In his recent Q2 2021 Earnings Call, Rich Pzena discussed the current climate for value investors saying, “Almost no one believes value will work until it already has”. Here’s an excerpt from the call:
Pzena: I’ve been a value investor my entire life.
Someone asked me recently, how I came to believe in value and I explained that it really all happened at my parent’s kitchen table. Price matters. My mom and dad would remind me, but still the question gets asked, how does the value of an asset get determined? I think the answer is pretty straightforward. It’s the earnings you can expect to be generated by the asset compared to the price you pick.
On the one hand this simple homespun version of value investing can cause a person to believe that value is just a factor, but wait. The factor in this case depends on the earnings power of the asset and that is where real research and real judgment come into play.
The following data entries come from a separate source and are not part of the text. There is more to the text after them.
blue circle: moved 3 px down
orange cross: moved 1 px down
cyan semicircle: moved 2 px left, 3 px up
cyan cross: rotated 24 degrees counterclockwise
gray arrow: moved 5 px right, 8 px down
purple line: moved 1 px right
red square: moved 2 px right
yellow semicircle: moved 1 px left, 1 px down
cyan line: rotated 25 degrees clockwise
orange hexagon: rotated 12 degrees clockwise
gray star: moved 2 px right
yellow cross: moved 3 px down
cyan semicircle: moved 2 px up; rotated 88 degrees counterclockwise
That’s why I keep repeating on these calls and in most of my meetings with clients and consultants that value isn’t a factor. Value is a philosophy. One other point I’d like to emphasize, value investing wins in the long run. We don’t get to win every month, every quarter, every year or even every five years, but serious research-driven classic value investing as we practice the art is a strategy that generates attractive long-term returns.
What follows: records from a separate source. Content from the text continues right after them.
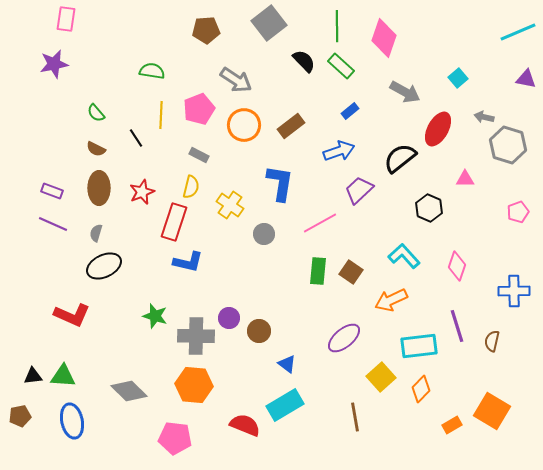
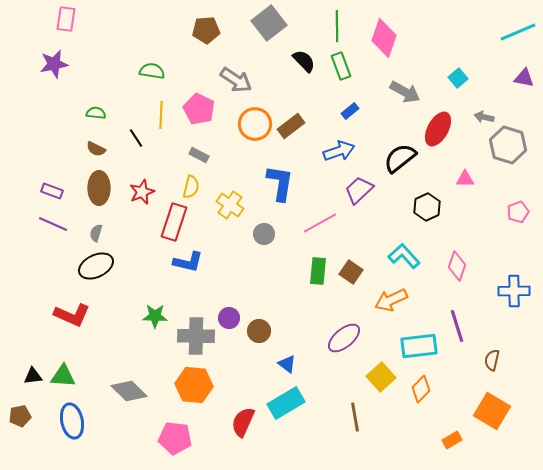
green rectangle at (341, 66): rotated 28 degrees clockwise
purple triangle at (526, 79): moved 2 px left, 1 px up
pink pentagon at (199, 109): rotated 24 degrees counterclockwise
green semicircle at (96, 113): rotated 138 degrees clockwise
orange circle at (244, 125): moved 11 px right, 1 px up
black hexagon at (429, 208): moved 2 px left, 1 px up; rotated 12 degrees clockwise
black ellipse at (104, 266): moved 8 px left
green star at (155, 316): rotated 15 degrees counterclockwise
brown semicircle at (492, 341): moved 19 px down
cyan rectangle at (285, 405): moved 1 px right, 2 px up
red semicircle at (245, 425): moved 2 px left, 3 px up; rotated 88 degrees counterclockwise
orange rectangle at (452, 425): moved 15 px down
This past quarter as growth start investing seems to have regained favor has people asking whether the prior two quarters were the end of a very short value rally? As economic growth reached a crescendo this spring from the combined impact of recovery and stimulus, the value skeptics reemerged.
This is how it always feels as a value investor. Almost no one believes value will work until it already has, but let me offer some perspective on the opportunities that we are presented with today.
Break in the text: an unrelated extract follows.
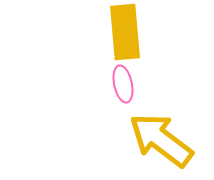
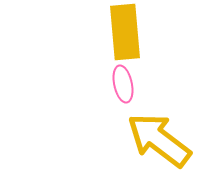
yellow arrow: moved 2 px left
Companies with attractive earnings growth rates selling at low multiples very clean balance sheets, managements that adeptly navigated the challenges of COVID19 and a cynical marketplace ignoring the shifting cycle.
Further, our value portfolios are finding diverse exposure including selected utilities and healthcare names, areas where value has been scarce for a while. Last but not least, the cheapest quintile of stocks offer an earnings yield of 10% on a current basis based on First Call estimates.
While the most expensive stocks offer less than a 2% yield and the 10-year offers just above 1%. The arithmetic on this difference is compelling enough to make my entire point.